Elas desfilam passando a mão pelo colo, pela cintura.
A maquiagem é marcada, o cabelo tem fixador, a atitude é poderosa.
A imagem Gucci que o diretor criativo Demna vem construindo há quatro coleções é resultado de décadas de história da centenária grife italiana.
📊 Fatos e Dados
Não à toa, o nome da coleção, Cruise 2027, apresentada no sábado (16/05), é GucciCore – o uso do sufixo que nomeia as microestéticas que surgem na internet é também uma forma de cravar o convite: vamos mergulhar nesse estilo e celebrar a Gucci.

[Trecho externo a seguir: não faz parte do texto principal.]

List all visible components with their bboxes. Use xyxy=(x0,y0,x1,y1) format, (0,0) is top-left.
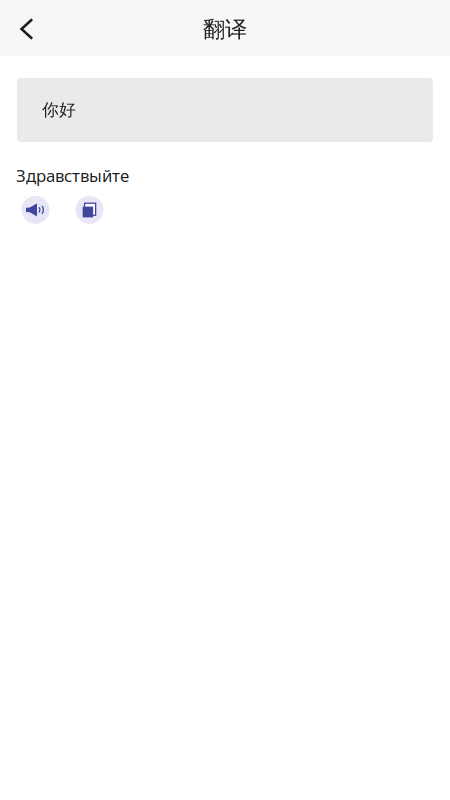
staticText: 翻译 xyxy=(203,16,247,44)
button[interactable]: Back xyxy=(5,7,49,51)
button[interactable]: Play pronunciation xyxy=(22,196,50,224)
button[interactable]: Copy translation xyxy=(76,196,104,224)
staticText: 你好 xyxy=(42,99,76,121)
staticText: Здравствыйте xyxy=(16,164,129,187)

A celebração foi armada na Times Square, em Nova York, com telões como cenário, exibindo produtos reais fictícios da marca.
A escolha do lugar fala sobre atualidade, urbanidade e os tempos atuais de consumo – não só literalmente, mas também sobre o consumo frenético de imagem e informação.
💥 Impacto e Consequências
Nova York tem mais um significado para a marca.
Foi lá que, na década de 1950, a grife abriu sua primeira loja fora da Itália.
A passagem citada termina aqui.